Shortly after Genet Rady moved her downtown hair salon to the Upper Beach, she bought a year’s worth of ads in the Your Ward News. But when her first customer picked up a copy in her new Gerrard Street salon, Rady got a shock.

“Do you read that newspaper?” he asked.

Started in 2007 by local music promoter LeRoy St. Germaine, the Your Ward News has a history of provoking headlines, usually by ranting against politicians in the Beach and East York.

But St. Germaine’s paper turned a corner this year. Since March, Your Ward News has been wrapped in neo-Nazi style ads for a group calling itself the New Constitution Party of Canada, and has prompted several hate crimes complaints to Toronto police.

It also prompted Rady to try and pull her ad.

“I went there, I had a big argument,” she said. “Finally, I just decided I don’t want the money, just get rid of this ad.”

“They didn’t take it off.”

Peter Grudzinski, who runs a local cleaning business, had a similar experience.

“I told him two times already to just discontinue,” said Grudzinski. “I don’t want money back – just quit, simple.”

Besides customer complaints, Grudzinski and Rady got calls from East End residents who are tired of getting the Your Ward News delivered to their doors.

One of those residents is Scott Fraser, who started phoning such advertisers with some friends and neighbours this March. They call their group East Enders Against Hate and For Responsible Advertising.

“We’re not the government, we can’t censor anyone,” said Fraser.

“We’re letting businesses know who they’re working with, and who they’re supporting.”

Warren Belliveau, a friend of Fraser’s, said the East End group has about 300 members so far, and most of the advertisers they’ve spoken to have wanted to get out of the Your Ward News once they learn what it is.

“We’re not against free speech, we’re not trying to prevent him from publishing,” said Belliveau, noting that they are avoiding any direct confrontation, such as pickets, that could lead to violence.

“In our view, what we’re doing is counter-speech.”

In April, Your Ward News started paying for door-to-door delivery by Canada Post.

One local postal worker objected, but legal experts hired by the Crown corporation found Your Ward News did not meet its threshold for “non-mailable matter.”
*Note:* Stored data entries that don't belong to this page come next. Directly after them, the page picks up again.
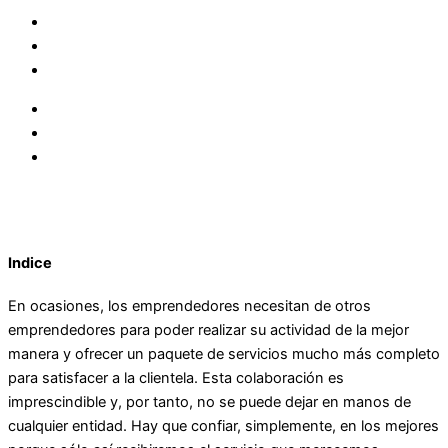
Indice
En ocasiones, los emprendedores necesitan de otros
emprendedores para poder realizar su actividad de la mejor
manera y ofrecer un paquete de servicios mucho más completo
para satisfacer a la clientela. Esta colaboración es
imprescindible y, por tanto, no se puede dejar en manos de
cualquier entidad. Hay que confiar, simplemente, en los mejores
According to the Canada Post website, “non-mailable matter” includes any mail that is illegal, obscene, or fraudulent, including “articles that are obscene, indecent, immoral, or scurrilous.”

Local MPP Arthur Potts has asked Canada Post’s CEO to reconsider, saying that while he respects freedom of expression, he disagrees that a government agency should deliver the Your Ward News.

Scott Fraser agrees.

“The idea that it’s a censorship issue to me is just a distraction from the more substantive issue of the content of the paper,” he said, noting that the paper doesn’t rely on Canada Post to get published.

After the latest edition published a quote calling him a “n****r,” Fraser complained to Canada Post.

Fraser said he was told there is no way to opt out of Your Ward News alone, though he could cancel all unsolicited mail, the delivery of which Canada Post considers a public service.

“I asked, ‘Are you saying that in order to get this public service, I have to put up with being racially harassed from time to time?’”

“The answer was a sort of shrug and ‘Talk to the ombudsman.’”

Patrick Clohessy, who writes a blog called Your Wards News Watch, said he’s not a big fan of Canada Post deciding what is mailable or not.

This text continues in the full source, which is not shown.